Excerpts from a dataset -
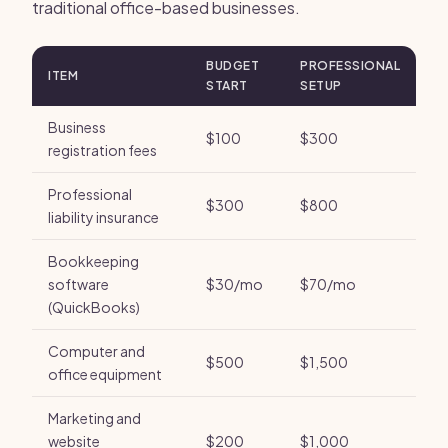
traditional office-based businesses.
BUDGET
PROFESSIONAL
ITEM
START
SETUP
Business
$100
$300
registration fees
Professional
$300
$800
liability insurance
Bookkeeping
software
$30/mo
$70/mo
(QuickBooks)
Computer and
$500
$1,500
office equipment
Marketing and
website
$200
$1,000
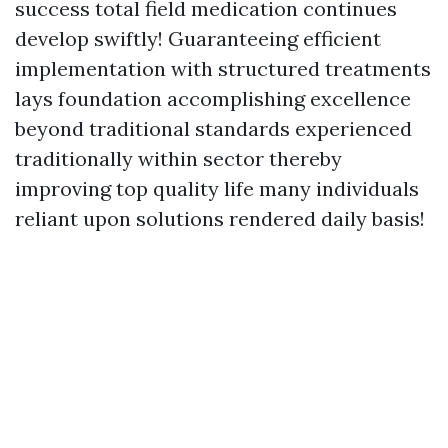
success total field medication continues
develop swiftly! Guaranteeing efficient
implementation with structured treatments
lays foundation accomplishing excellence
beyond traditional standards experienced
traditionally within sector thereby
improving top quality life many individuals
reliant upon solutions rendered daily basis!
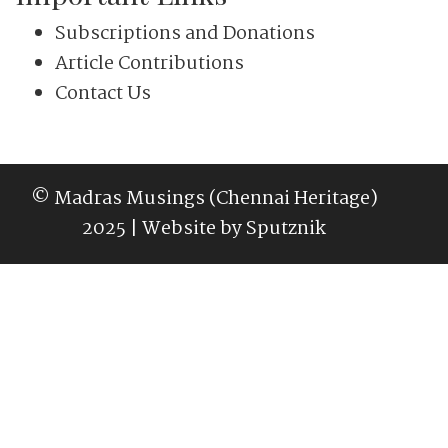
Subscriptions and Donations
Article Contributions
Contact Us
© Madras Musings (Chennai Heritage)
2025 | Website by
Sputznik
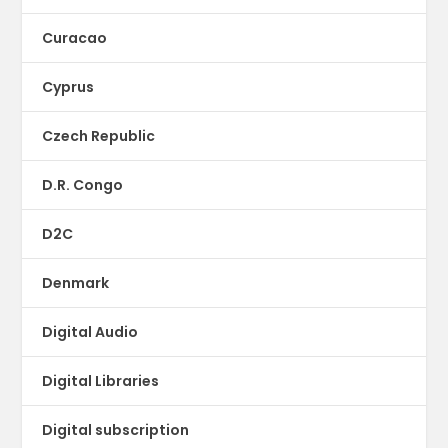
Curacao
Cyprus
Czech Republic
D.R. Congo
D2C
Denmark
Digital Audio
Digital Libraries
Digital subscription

* * *

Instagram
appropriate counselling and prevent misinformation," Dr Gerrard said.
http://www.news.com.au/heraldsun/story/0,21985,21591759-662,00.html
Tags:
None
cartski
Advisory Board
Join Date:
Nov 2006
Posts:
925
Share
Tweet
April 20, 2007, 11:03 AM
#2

Task statement -
Exactly the lines above, from the one containing "Musings (Chennai Heritage)" down to the one containing "Digital subscription", are to be repeated, including both ends. Pictures are not part of the copy.

Exercise answer -
© Madras Musings (Chennai Heritage)
2025 | Website by
Sputznik
Curacao
Cyprus
Czech Republic
D.R. Congo
D2C
Denmark
Digital Audio
Digital Libraries
Digital subscription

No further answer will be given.